Task requirements: Print nothing but the lines below starting at the line that holds "Sign up (356, 33)" and ending at the line that holds "Privacy (247, 855)", including both, each exactly as written.

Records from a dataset
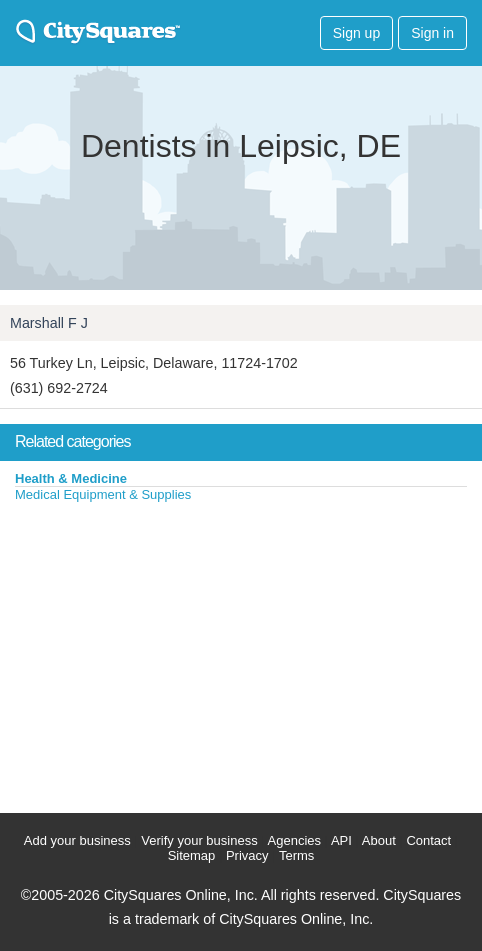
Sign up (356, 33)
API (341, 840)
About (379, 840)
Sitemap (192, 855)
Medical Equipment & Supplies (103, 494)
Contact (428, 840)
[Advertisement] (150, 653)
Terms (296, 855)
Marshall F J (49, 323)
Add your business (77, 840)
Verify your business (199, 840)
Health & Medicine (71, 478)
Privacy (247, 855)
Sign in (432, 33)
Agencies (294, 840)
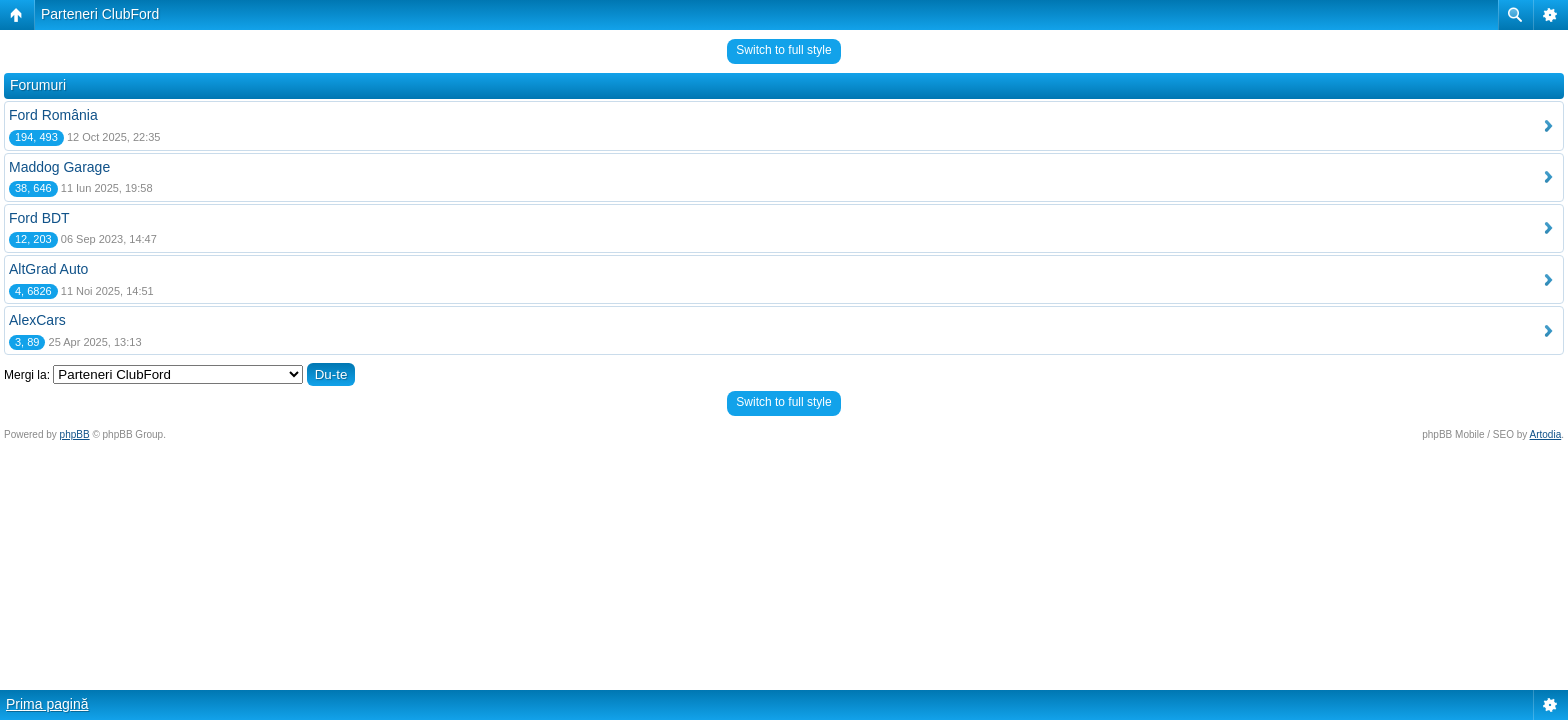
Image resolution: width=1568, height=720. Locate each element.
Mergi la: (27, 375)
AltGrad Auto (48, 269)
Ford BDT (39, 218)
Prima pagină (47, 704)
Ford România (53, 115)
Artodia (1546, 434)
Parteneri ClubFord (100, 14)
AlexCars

...

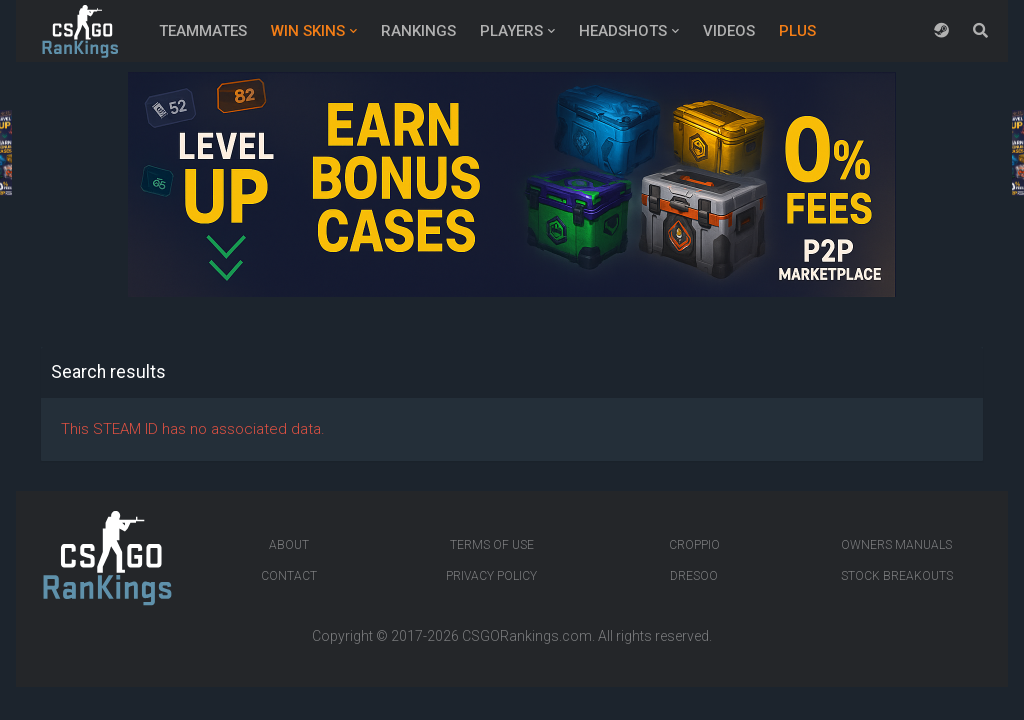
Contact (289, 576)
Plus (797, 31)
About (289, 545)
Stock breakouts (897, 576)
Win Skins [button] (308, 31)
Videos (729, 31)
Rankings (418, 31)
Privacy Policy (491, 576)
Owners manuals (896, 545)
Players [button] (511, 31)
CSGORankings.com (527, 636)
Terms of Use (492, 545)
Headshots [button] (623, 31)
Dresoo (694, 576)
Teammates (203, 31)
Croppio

Solution to this problem:
Sign up (356, 33)
API (341, 840)
About (379, 840)
Sitemap (192, 855)
Medical Equipment & Supplies (103, 494)
Contact (428, 840)
[Advertisement] (150, 653)
Terms (296, 855)
Marshall F J (49, 323)
Add your business (77, 840)
Verify your business (199, 840)
Health & Medicine (71, 478)
Privacy (247, 855)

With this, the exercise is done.